To monitor errors, you can use the hasura_event_processed_total
metric. You can then filter
the metric using the label status: failed
i.e., hasura_event_processed_total{status="failure"}
.
You can do to the following to analyze and diagnose errors:
- Identify the Event Trigger with a high error rate. You can do this by using the above metric and see the trigger
name associated to that metric in the
trigger_name
label. - You can then use the
*_get_event_logs
and*_get_event_invocation_logs
metadata API to get the error logs for the Event Trigger. This should provide some insights into the error.
Tuning Hasura Event Triggers performance
Hasura Event Triggers are designed to handle of millions of events per hour. However, due to misconfigurations or other reasons, the performance of the Hasura Event Triggers system can be impacted. This section describes how to tune the performance of subscriptions.
Performance tuning
Event Trigger processing can be tuned by few server settings as described below:
HASURA_GRAPHQL_EVENTS_FETCH_BATCH_SIZE
:- The number of events fetched from the
Hasura Event tables
in the database per batch. By default, 100. - Increasing this will fetch more events from the database per batch, thereby reducing the load on database and improving throughput while increasing individual fetch SQL execution times and, potentially, the memory of the Hasura instance.

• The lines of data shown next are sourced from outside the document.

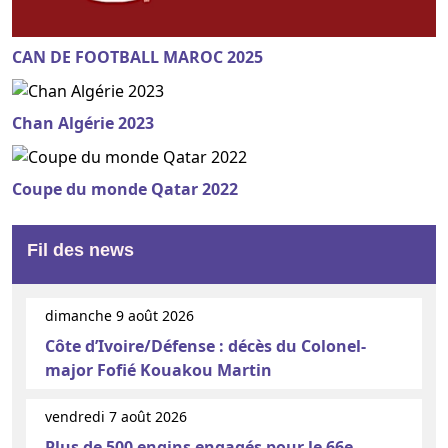
CAN DE FOOTBALL MAROC 2025
Chan Algérie 2023
Coupe du monde Qatar 2022
Fil des news
dimanche 9 août 2026
Côte d’Ivoire/Défense : décès du Colonel-
major Fofié Kouakou Martin
vendredi 7 août 2026
Plus de 500 engins engagés pour le 66e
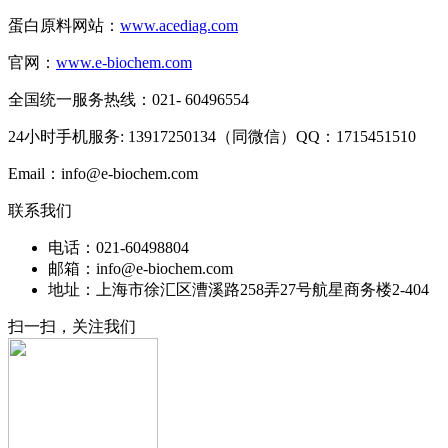
蛋白原料网站：
www.acediag.com
官网：
www.e-biochem.com
全国统一服务热线：021- 60496554
24小时手机服务: 13917250134（同微信）QQ：1715451510
Email：info@e-biochem.com
联系我们
电话：021-60498804
邮箱：info@e-biochem.com
地址：上海市徐汇区漕溪路258弄27号航星商务楼2-404
扫一扫，关注我们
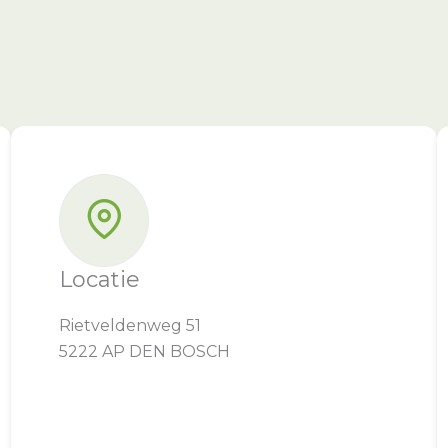
Locatie
Rietveldenweg 51
5222 AP DEN BOSCH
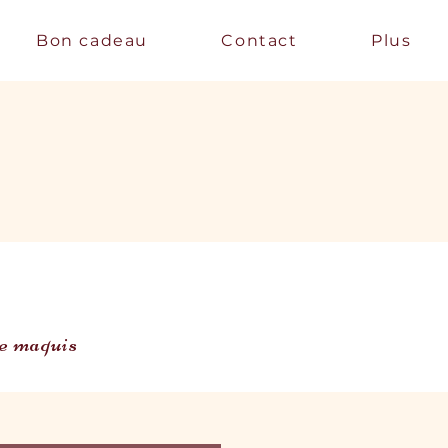
Bon cadeau
Contact
Plus
 le maquis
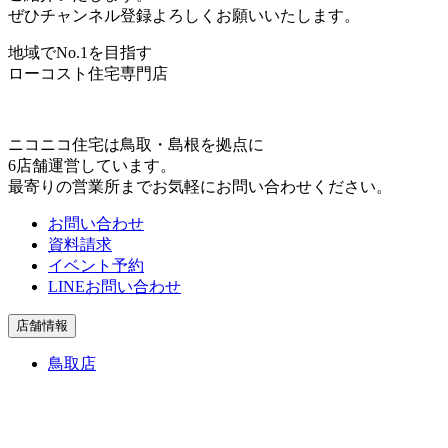
ぜひチャンネル登録よろしくお願いいたします。
地域でNo.1を目指す
ローコスト住宅専門店
ニコニコ住宅は⿃取・島根を拠点に
6店舗運営しています。
最寄りの営業所までお気軽にお問い合わせください。
お問い合わせ
資料請求
イベント予約
LINEお問い合わせ
店舗情報
鳥取店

- The number of events fetched from the
HASURA_GRAPHQL_EVENTS_HTTP_POOL_SIZE
:- The maximum number of HTTP workers that are spawned to deliver events to the webhook. By default, 100.
- Increasing this will spawn more HTTP workers, thereby increasing the number of concurrent event deliveries to the webhook. This may also increase the memory and the CPU usage of the Hasura instance.
HASURA_GRAPHQL_EVENTS_FETCH_INTERVAL
:- The interval at which Hasura polls the database for new events. By default, 1 second.
- Increasing this reduces frequency of the poll to the database reducing the load on it while increasing the latency of processing of event.